• WHAT IS EXPECTED: In the lines below, output everything from the first line through the line containing "your lifestyle, ensuring" exactly as it is. Pictures are not part of the output.

------ INPUT DATA ------

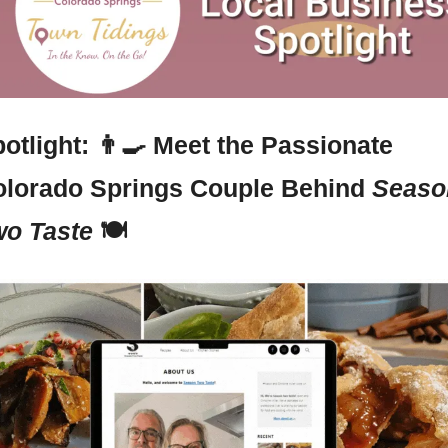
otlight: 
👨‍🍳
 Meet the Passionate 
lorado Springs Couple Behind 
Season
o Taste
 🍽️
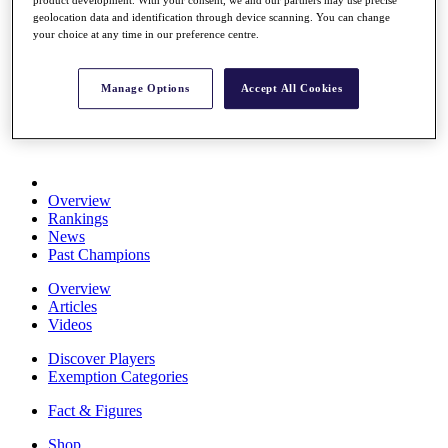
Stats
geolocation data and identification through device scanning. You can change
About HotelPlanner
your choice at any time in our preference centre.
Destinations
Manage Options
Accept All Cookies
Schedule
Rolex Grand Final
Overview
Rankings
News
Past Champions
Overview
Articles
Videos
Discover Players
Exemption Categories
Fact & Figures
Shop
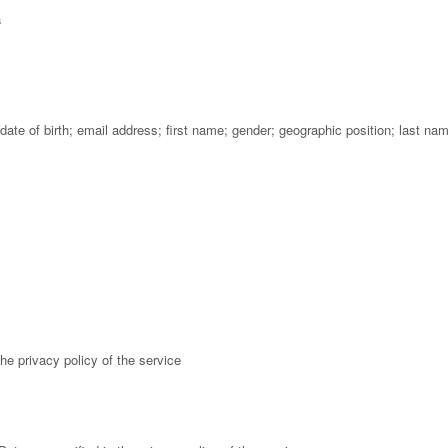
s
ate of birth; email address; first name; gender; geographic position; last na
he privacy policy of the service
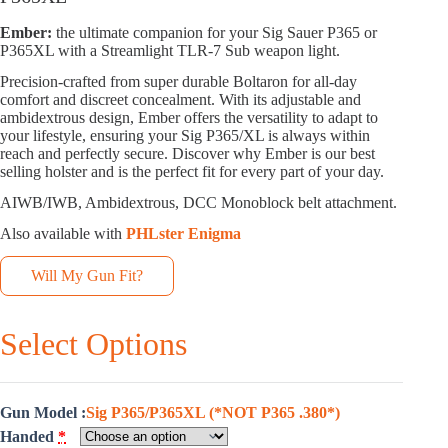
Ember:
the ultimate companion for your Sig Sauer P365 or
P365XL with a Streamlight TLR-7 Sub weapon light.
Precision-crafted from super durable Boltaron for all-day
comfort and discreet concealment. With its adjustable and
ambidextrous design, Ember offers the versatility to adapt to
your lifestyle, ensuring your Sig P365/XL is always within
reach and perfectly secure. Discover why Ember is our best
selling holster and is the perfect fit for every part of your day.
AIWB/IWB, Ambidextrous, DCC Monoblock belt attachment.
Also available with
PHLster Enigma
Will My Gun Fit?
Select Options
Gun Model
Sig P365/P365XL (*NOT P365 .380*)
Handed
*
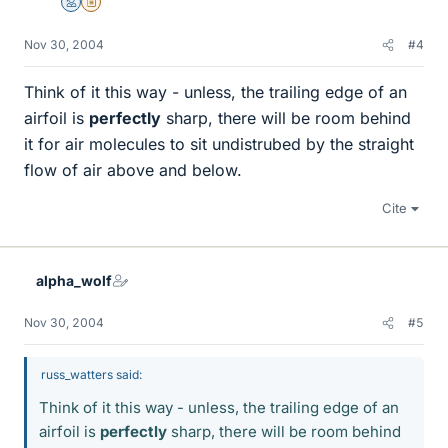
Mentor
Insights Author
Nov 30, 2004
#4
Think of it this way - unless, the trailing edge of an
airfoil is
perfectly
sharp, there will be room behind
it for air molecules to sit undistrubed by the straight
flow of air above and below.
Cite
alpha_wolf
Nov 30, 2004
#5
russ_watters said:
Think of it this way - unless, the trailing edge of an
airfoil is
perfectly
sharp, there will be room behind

------

• PROBLEM SOLUTION:
otlight: 
👨‍🍳
 Meet the Passionate 
lorado Springs Couple Behind 
Season
o Taste
 🍽️
Stats
geolocation data and identification through device scanning. You can change
About HotelPlanner
your choice at any time in our preference centre.
Destinations
Manage Options
Accept All Cookies
Schedule
Rolex Grand Final
Overview
Rankings
News
Past Champions
Overview
Articles
Videos
Discover Players
Exemption Categories
Fact & Figures
Shop
s
ate of birth; email address; first name; gender; geographic position; last na
he privacy policy of the service
Ember:
the ultimate companion for your Sig Sauer P365 or
P365XL with a Streamlight TLR-7 Sub weapon light.
Precision-crafted from super durable Boltaron for all-day
comfort and discreet concealment. With its adjustable and
ambidextrous design, Ember offers the versatility to adapt to
your lifestyle, ensuring your Sig P365/XL is always within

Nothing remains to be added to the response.